Let your audience "see" your slides - not "read" your slides. Your presentation consists of your slides' visual information and your verbal explanation. In other words, your slides should visually illustrate what you cannot verbally explain.
- Include only what you can explain.
You must be able to discuss your presentation's content, which means don't include anything you don't understand. You should not simply copy others' work without comprehending its meaning.
- Prepare an appropriate number of slides.
In general, present one slide per minute. Therefore, the number of slides for a 15 minute presentation should be around 15, especially if you are a beginner. Note that the time limit for presentations. If you go over, you will be seriously marked down.
- Do not try to explain everything you did.
More information leads to less understanding. It is difficult but important to decide what to remove from your presentation. Focus on the most important issue and delete that doesn't help others.
- Respect all copyrights.
This means all charts, images, video clips, and so on. If you have used a source, whether in print or online, it must be properly cited. Presenting others' work without proper citation is regarded as a serious violation of academic rules.
- Make your slides simple.
Avoid using too many colors, decorations, or animations. It is tempting to use a variety of techniques to make your slides, but effective presentation slides are simple, clear, and consistent.
Beginners' typical mistakes
- Too much information in presentation,
- Too many sentences on each slide,
- Use of intricate animations,
- Overuse of similar data (with different experimental conditions),
- Use of complicated graphs,
- Large gap between background and purpose sections,
- Use of "original" abbreviations,
- Not distinguishing between your work and others' work.
More slide guidelines
- Minimize the number of sentences.
Remember, slides should be visual. Limit your words to short summaries or phrases.
- Use a large font size.
Avoid using fonts smaller than 20 points to ensure everyone in the audience can read them.
- Number slides.
Insert a slide number in a consistent spot, such as in the bottom right of each slide. This helps you and your audience assess your presentation and the time limit. Slide numbers also lead to a smooth Q&A after your presentation.
- Identify section titles with numbers.
Use this numerical order 1. Introduction, 2. Purpose, 3. Method, and so on. Section titles help your audience understand the structure of your presentation.
- Prepare a "Contents" page.
If your presentation is over 10 minutes, include one slide that lists all items to be presented.
- Don't use a table to explain your results.
You shouldn't present your results in a table format because it requires your audience to "read" the values presented. Present simple slides with figures to explain your results.

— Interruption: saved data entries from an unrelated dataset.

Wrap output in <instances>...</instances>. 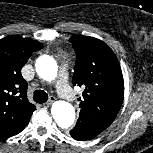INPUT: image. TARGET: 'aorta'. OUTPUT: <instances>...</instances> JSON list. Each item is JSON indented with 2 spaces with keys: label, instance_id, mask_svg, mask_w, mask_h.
Returning a JSON list of instances; mask_svg holds the SVG:
<instances>
[{
  "label": "aorta",
  "instance_id": "aorta-1",
  "mask_svg": "<svg viewBox=\"0 0 153 153\" xmlns=\"http://www.w3.org/2000/svg\"><path fill=\"white\" fill-rule=\"evenodd\" d=\"M35 67L37 74L42 79L50 81L53 80L57 75V63L52 57L48 55L40 56L36 60ZM51 113L55 122L61 128H68L74 123V107L66 101H57L53 103Z\"/></svg>",
  "mask_w": 153,
  "mask_h": 153
}]
</instances>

- Use strong colors in your figures.
Avoid using yellow, green, and other light colors in your figures because they are difficult for your audiences to see clearly. Consider strong colors, such as black, red, and blue.
- Present comparisons on one slide.
If you want to compare two figures, present them on the same slide. Don't make your audience remember what was presented on previous slides.
- Use a consistent line style throughout the presentation.
Do not use different line styles to represent the same thing (such as an experimental condition). If data obtained under Condition A is represented by a red line in one figure, use red to represent Condition A in all other figures.
- Itemize consistently.
Ensure that the words and phrases in your presentation are also consistent. If you start with short sentences, use the throughout. If you start with short phrases, use short phrases throughout. In other words, set a style and stick with it.
- All figures and tables need concise captions.
Effective short captions help your audience to identify what you are explaining.